Start of MATERIAL FOR THIS TASK

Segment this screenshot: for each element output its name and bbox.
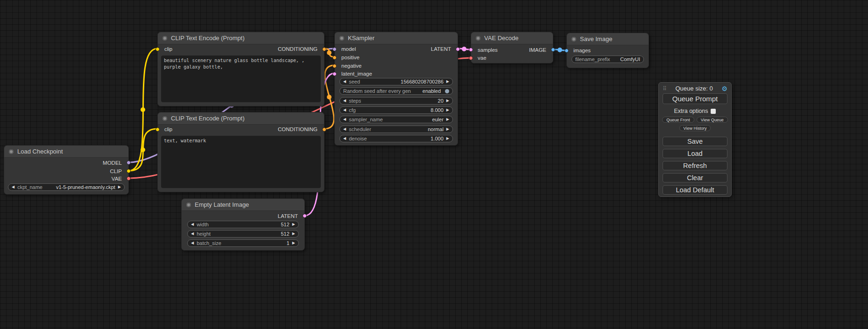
increment-icon[interactable]: ▶ <box>292 241 295 245</box>
slot-clip-input[interactable] <box>155 127 160 132</box>
slot-images-input[interactable] <box>565 49 569 53</box>
extra-options-checkbox[interactable] <box>711 109 716 114</box>
increment-icon[interactable]: ▶ <box>446 137 449 140</box>
widget-scheduler[interactable]: ◀ scheduler normal ▶ <box>339 126 453 133</box>
slot-vae-input[interactable] <box>469 56 473 60</box>
clear-button[interactable]: Clear <box>663 173 727 182</box>
widget-label: batch_size <box>197 240 221 246</box>
widget-denoise[interactable]: ◀ denoise 1.000 ▶ <box>339 135 453 142</box>
collapse-dot-icon[interactable] <box>476 36 480 41</box>
node-save-image[interactable]: Save Image images filename_prefix ComfyU… <box>566 33 649 68</box>
slot-vae-output[interactable] <box>127 176 131 181</box>
widget-steps[interactable]: ◀ steps 20 ▶ <box>339 97 453 105</box>
toggle-indicator-icon[interactable] <box>445 89 449 93</box>
decrement-icon[interactable]: ◀ <box>343 127 346 131</box>
increment-icon[interactable]: ▶ <box>292 223 295 226</box>
slot-model-output[interactable] <box>127 161 131 165</box>
slot-conditioning-output[interactable] <box>322 127 326 132</box>
widget-height[interactable]: ◀ height 512 ▶ <box>187 230 299 238</box>
slot-latent-output[interactable] <box>456 47 460 51</box>
link-midpoint-dot <box>557 48 562 52</box>
view-queue-button[interactable]: View Queue <box>697 117 728 123</box>
node-graph-canvas[interactable]: Load Checkpoint MODEL CLIP VAE ◀ ckpt_na… <box>0 0 868 329</box>
collapse-dot-icon[interactable] <box>186 203 191 207</box>
queue-prompt-button[interactable]: Queue Prompt <box>663 93 727 104</box>
widget-cfg[interactable]: ◀ cfg 8.000 ▶ <box>339 106 453 114</box>
input-label-positive: positive <box>341 55 360 61</box>
widget-value: enabled <box>423 88 441 94</box>
view-history-button[interactable]: View History <box>679 125 711 131</box>
decrement-icon[interactable]: ◀ <box>191 223 194 226</box>
output-label-vae: VAE <box>112 176 122 182</box>
increment-icon[interactable]: ▶ <box>118 185 121 189</box>
slot-conditioning-output[interactable] <box>322 47 326 51</box>
increment-icon[interactable]: ▶ <box>446 118 449 121</box>
decrement-icon[interactable]: ◀ <box>191 241 194 245</box>
collapse-dot-icon[interactable] <box>9 149 14 154</box>
widget-value: ComfyUI <box>620 56 640 62</box>
widget-random-seed-toggle[interactable]: Random seed after every gen enabled <box>339 87 453 95</box>
node-clip-text-encode-positive[interactable]: CLIP Text Encode (Prompt) clip CONDITION… <box>157 32 325 106</box>
slot-latent-output[interactable] <box>303 214 307 218</box>
node-title: Empty Latent Image <box>195 201 249 208</box>
refresh-button[interactable]: Refresh <box>663 161 727 170</box>
slot-samples-input[interactable] <box>469 48 473 52</box>
decrement-icon[interactable]: ◀ <box>343 118 346 121</box>
queue-front-button[interactable]: Queue Front <box>662 117 694 123</box>
increment-icon[interactable]: ▶ <box>446 99 449 103</box>
widget-value: 8.000 <box>430 107 444 113</box>
decrement-icon[interactable]: ◀ <box>343 99 346 103</box>
node-title-bar[interactable]: Load Checkpoint <box>4 146 128 158</box>
node-title-bar[interactable]: CLIP Text Encode (Prompt) <box>158 112 324 125</box>
increment-icon[interactable]: ▶ <box>446 127 449 131</box>
widget-value: 1 <box>287 240 289 246</box>
node-clip-text-encode-negative[interactable]: CLIP Text Encode (Prompt) clip CONDITION… <box>157 112 325 192</box>
load-default-button[interactable]: Load Default <box>663 185 727 195</box>
node-empty-latent-image[interactable]: Empty Latent Image LATENT ◀ width 512 ▶ … <box>181 198 305 251</box>
slot-latent-image-input[interactable] <box>332 72 337 76</box>
node-title-bar[interactable]: CLIP Text Encode (Prompt) <box>158 32 324 44</box>
load-button[interactable]: Load <box>663 149 727 158</box>
save-button[interactable]: Save <box>663 137 727 146</box>
widget-batch-size[interactable]: ◀ batch_size 1 ▶ <box>187 239 299 247</box>
collapse-dot-icon[interactable] <box>339 36 344 41</box>
widget-sampler-name[interactable]: ◀ sampler_name euler ▶ <box>339 116 453 123</box>
node-load-checkpoint[interactable]: Load Checkpoint MODEL CLIP VAE ◀ ckpt_na… <box>4 145 129 195</box>
widget-ckpt-name[interactable]: ◀ ckpt_name v1-5-pruned-emaonly.ckpt ▶ <box>8 183 125 191</box>
increment-icon[interactable]: ▶ <box>446 80 449 84</box>
node-ksampler[interactable]: KSampler model positive negative latent_… <box>334 32 458 146</box>
increment-icon[interactable]: ▶ <box>292 232 295 236</box>
decrement-icon[interactable]: ◀ <box>343 108 346 112</box>
decrement-icon[interactable]: ◀ <box>12 185 14 189</box>
decrement-icon[interactable]: ◀ <box>191 232 194 236</box>
prompt-textarea[interactable]: beautiful scenery nature glass bottle la… <box>161 56 321 102</box>
node-vae-decode[interactable]: VAE Decode samples vae IMAGE <box>471 32 553 63</box>
decrement-icon[interactable]: ◀ <box>343 137 346 140</box>
collapse-dot-icon[interactable] <box>162 36 167 41</box>
input-label-model: model <box>341 46 356 52</box>
slot-image-output[interactable] <box>551 48 555 52</box>
drag-handle-icon[interactable]: ⠿ <box>663 85 667 92</box>
increment-icon[interactable]: ▶ <box>446 108 449 112</box>
widget-width[interactable]: ◀ width 512 ▶ <box>187 221 299 228</box>
node-title: CLIP Text Encode (Prompt) <box>171 35 245 42</box>
slot-model-input[interactable] <box>332 47 337 51</box>
node-title-bar[interactable]: KSampler <box>335 32 458 44</box>
slot-positive-input[interactable] <box>332 56 337 60</box>
widget-label: sampler_name <box>349 117 383 122</box>
slot-clip-output[interactable] <box>127 169 131 173</box>
node-title-bar[interactable]: VAE Decode <box>471 32 553 44</box>
slot-clip-input[interactable] <box>155 47 160 51</box>
settings-gear-icon[interactable]: ⚙ <box>721 85 727 92</box>
collapse-dot-icon[interactable] <box>572 37 576 42</box>
collapse-dot-icon[interactable] <box>162 116 167 121</box>
decrement-icon[interactable]: ◀ <box>343 80 346 84</box>
queue-panel-header: ⠿ Queue size: 0 ⚙ <box>663 85 727 92</box>
slot-negative-input[interactable] <box>332 64 337 68</box>
prompt-textarea[interactable]: text, watermark <box>161 136 321 188</box>
widget-seed[interactable]: ◀ seed 156680208700286 ▶ <box>339 78 453 85</box>
widget-label: width <box>197 222 209 227</box>
node-title-bar[interactable]: Empty Latent Image <box>182 199 304 211</box>
node-title-bar[interactable]: Save Image <box>567 33 649 45</box>
widget-filename-prefix[interactable]: filename_prefix ComfyUI <box>572 56 644 63</box>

End of MATERIAL FOR THIS TASK

Within the entries above, find the string "increment" and return each line that holds it.

increment-icon[interactable]: ▶ <box>292 241 295 245</box>
increment-icon[interactable]: ▶ <box>446 137 449 140</box>
increment-icon[interactable]: ▶ <box>292 223 295 226</box>
increment-icon[interactable]: ▶ <box>118 185 121 189</box>
increment-icon[interactable]: ▶ <box>446 118 449 121</box>
increment-icon[interactable]: ▶ <box>446 99 449 103</box>
increment-icon[interactable]: ▶ <box>446 127 449 131</box>
increment-icon[interactable]: ▶ <box>446 80 449 84</box>
increment-icon[interactable]: ▶ <box>292 232 295 236</box>
increment-icon[interactable]: ▶ <box>446 108 449 112</box>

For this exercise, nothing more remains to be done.